Qiu Miaojin tells us that her novel features "a plot that has long since disappeared." That these reflections on narrative are part of "Last Words," the novel they serve to elucidate, and that they are apt, places Qiu's novel squarely at the avant-garde end of the literary spectrum. As such, it will not be for everyone. It will, however, be very much for those who are avid for the enduring pleasure a novelist gives when she offers something more than a book with which to kill a couple hours.

Last Words from Montmartre, by Qiu Miaojin

Translated by Ari Larissa Heinrich.
New York Review Books, Fiction.

Instead, this is a book about how love, passion and life can lead one to kill oneself, as Qiu's protagonist seems likely to do at the novel's end, and as Qiu herself did a year after she moved from her birthplace, Taiwan, to Paris to do graduate work.

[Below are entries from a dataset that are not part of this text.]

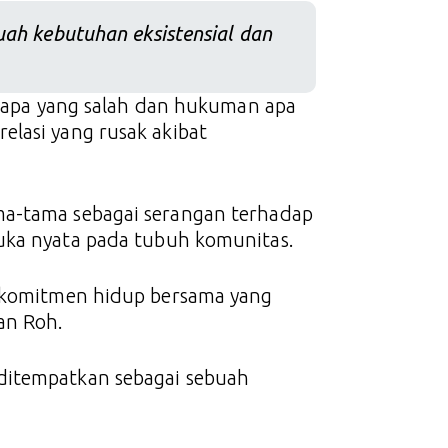
buah kebutuhan eksistensial dan
 siapa yang salah dan hukuman apa
elasi yang rusak akibat
ma-tama sebagai serangan terhadap
uka nyata pada tubuh komunitas.
n komitmen hidup bersama yang
an Roh.
ditempatkan sebagai sebuah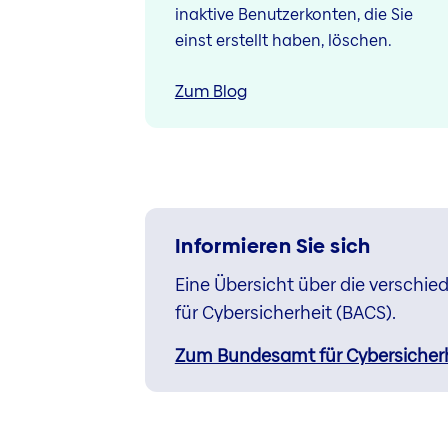
inaktive Benutzerkonten, die Sie
einst erstellt haben, löschen.
Zum Blog
Informieren Sie sich
Eine Übersicht über die versch
für Cybersicherheit (BACS).
Zum Bundesamt für Cybersicher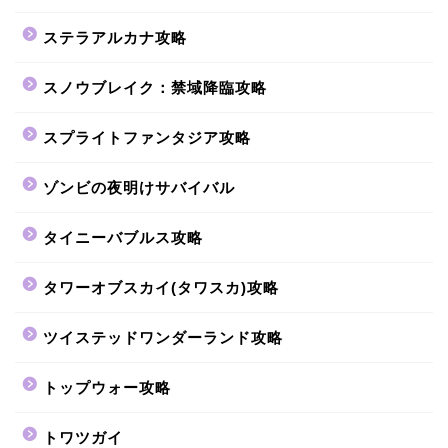
ステラアルカナ攻略
スノウブレイク：禁域降臨攻略
スプライトファンタジア攻略
ゾンビの夜明けサバイバル
タイニーバブルス攻略
タワーオブスカイ(タワスカ)攻略
ツイステッドワンダーランド攻略
トップウォー攻略
トワツガイ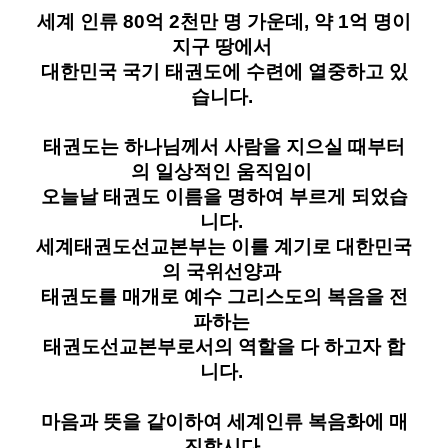
세계 인류 80억 2천만 명 가운데, 약 1억 명이
지구 땅에서
대한민국 국기 태권도에 수련에 열중하고 있
습니다.
태권도는 하나님께서 사람을 지으실 때부터
의 일상적인 움직임이
오늘날 태권도 이름을 명하여 부르게 되었습
니다.
세계태권도선교본부는 이를 계기로 대한민국
의 국위선양과
태권도를 매개로 예수 그리스도의 복음을 전
파하는
태권도선교본부로서의 역할을 다 하고자 합
니다.
마음과 뜻을 같이하여 세계인류 복음화에 매
진합시다.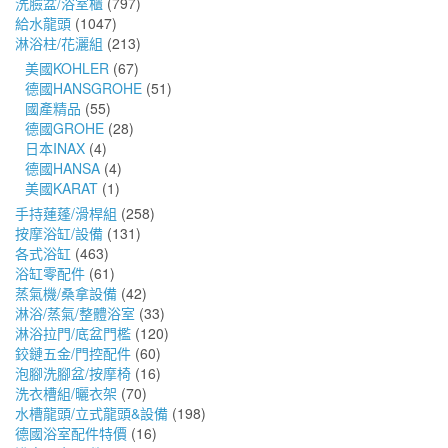
洗臉盆/浴室櫃
(797)
給水龍頭
(1047)
淋浴柱/花灑組
(213)
美國KOHLER
(67)
德國HANSGROHE
(51)
國產精品
(55)
德國GROHE
(28)
日本INAX
(4)
德國HANSA
(4)
美國KARAT
(1)
手持蓮蓬/滑桿組
(258)
按摩浴缸/設備
(131)
各式浴缸
(463)
浴缸零配件
(61)
蒸氣機/桑拿設備
(42)
淋浴/蒸氣/整體浴室
(33)
淋浴拉門/底盆門檻
(120)
鉸鏈五金/門控配件
(60)
泡腳洗腳盆/按摩椅
(16)
洗衣槽組/曬衣架
(70)
水槽龍頭/立式龍頭&設備
(198)
德國浴室配件特價
(16)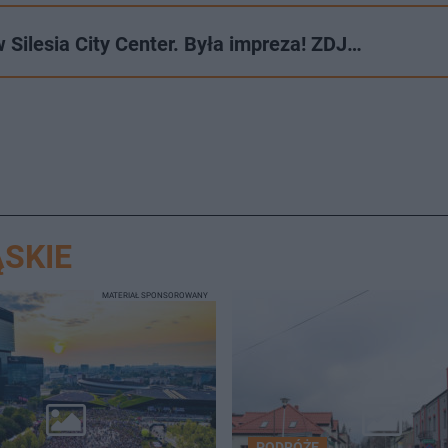
Silesia City Center. Była impreza! ZDJ…
SKIE
MATERIAŁ SPONSOROWANY
PODRÓŻE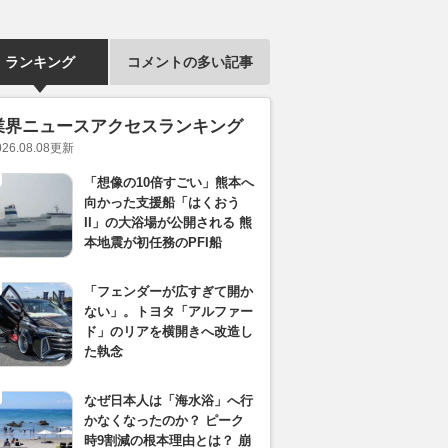
ランキング
コメントの多い記事
業界ニュースアクセスランキング
026.08.08
更新
「想像の10倍すごい」熊本へ
向かった支援船「はくおう
II」の大浴場が公開される 熊
本地震が初任務のPFI船
「フェンダーが広すぎて開か
ない」。トヨタ「アルファー
ド」のリアを横開きへ改造し
た執念
なぜ日本人は「海水浴」へ行
かなくなったのか？ ピーク
時9割減の根本理由とは？ 崩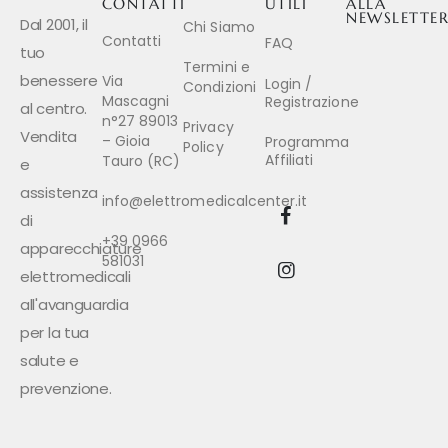
CONTATTI
UTILI
ALLA
NEWSLETTE
Dal 2001, il
Chi Siamo
Contatti
FAQ
tuo
Termini e
benessere
Via
Login /
Condizioni
Mascagni
Registrazione
al centro.
n°27 89013
Privacy
Vendita
– Gioia
Programma
Policy
Affiliati
Tauro (RC)
e
assistenza
info@elettromedicalcenter.it
di
+39 0966
apparecchiature
581031
elettromedicali
all'avanguardia
per la tua
salute e
prevenzione.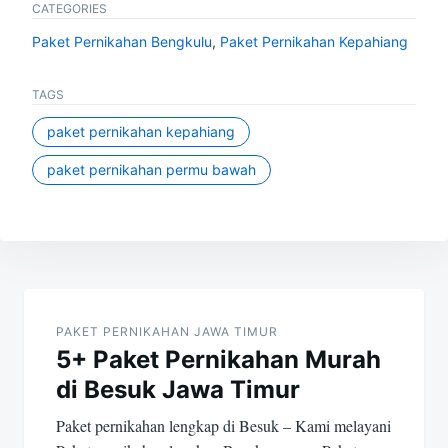
CATEGORIES
Paket Pernikahan Bengkulu
,
Paket Pernikahan Kepahiang
TAGS
paket pernikahan kepahiang
paket pernikahan permu bawah
Post
navigation
PAKET PERNIKAHAN JAWA TIMUR
5+ Paket Pernikahan Murah
di Besuk Jawa Timur
Paket pernikahan lengkap di Besuk – Kami melayani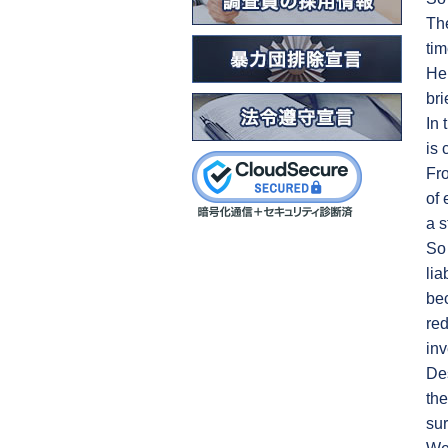
The
tim
Her
bri
In 
is 
Fro
of 
a s
So 
lia
bec
red
inv
Des
the
su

It is not clear whether Qiu's life and death can be mapped onto that of the woman who writes the letters of which the novel is composed, but it is refreshing that, though Qiu's protagonist is, like herself, a lesbian, it is not lesbianism and society's sometimes unkind reaction to it that leads to the protagonist's suicide, but rather passion unrequited, frustration at not being lovable enough. Qiu, in Ari Larissa Heinrich's fluent translation, makes this agony art.